時々見せる、いつもの太陽みたいな女の子じゃなくて、不安になるほど透明な雰囲気の三好だ。その表情が時々怖くなる。
「私はしてるよ…どうしようもないくらい大好きなの。もうこんなに人を好きになることは、ないんじゃないかって思っちゃうくらい」
僕は三好からその言葉を聞いた時にほんの少しだけ、自分が何を怖がっているのかを知った気がした。知らないことを、明確に恐れている。
そう、なんだ…そう答えた僕は、明確に戸惑っていた。完全に、戸惑うほどの予想外ではなかったくせに、僕は戸惑っていた。三好はほんの数舜立ち止まったままで、ふっと微笑むといこっか?と僕に言う。その三好は、いつもの、僕の知っている三好に戻ったようでいて、まだ、透明な雰囲気を持ったままだった。

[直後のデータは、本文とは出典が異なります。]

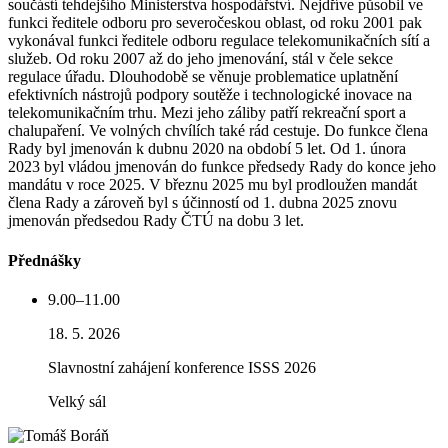
součástí tehdejšího Ministerstva hospodářství. Nejdříve působil ve
funkci ředitele odboru pro severočeskou oblast, od roku 2001 pak
vykonával funkci ředitele odboru regulace telekomunikačních sítí a
služeb. Od roku 2007 až do jeho jmenování, stál v čele sekce
regulace úřadu. Dlouhodobě se věnuje problematice uplatnění
efektivních nástrojů podpory soutěže i technologické inovace na
telekomunikačním trhu. Mezi jeho záliby patří rekreační sport a
chalupaření. Ve volných chvílích také rád cestuje. Do funkce člena
Rady byl jmenován k dubnu 2020 na období 5 let. Od 1. února
2023 byl vládou jmenován do funkce předsedy Rady do konce jeho
mandátu v roce 2025. V březnu 2025 mu byl prodloužen mandát
člena Rady a zároveň byl s účinností od 1. dubna 2025 znovu
jmenován předsedou Rady ČTÚ na dobu 3 let.
Přednášky
9.00–11.00
18. 5. 2026
Slavnostní zahájení konference ISSS 2026
Velký sál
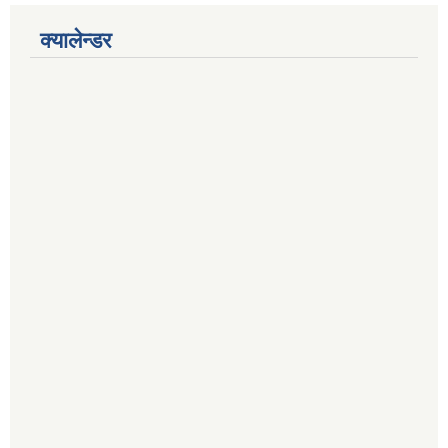
क्यालेन्डर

「お前が早いとこ彼氏作らないと、僕はずっとここにいなきゃいけないじゃないか」
誰に言っているんだ。心が揺れている。悲しいのか、暖かいのか、根本的な二択すら曖昧だ。
「私はそれでも、ううんそれがいいなあ…」
繋いだ手が震えそうだった。繋いでいていいのか?なんて今更な事を思ったまま、僕は三好の手を離せずにいた。臆病者の僕は一日が終わるまでそのままだ。
何も知らなくても、何にも気づいていなくても、何かが変わり始めたことを僕はこの日やっと知った。その変わったなにかは、もう元ある場所に戻ることなく、別の何かに回帰しようとしていることも、僕はこの日になって知ったんだ。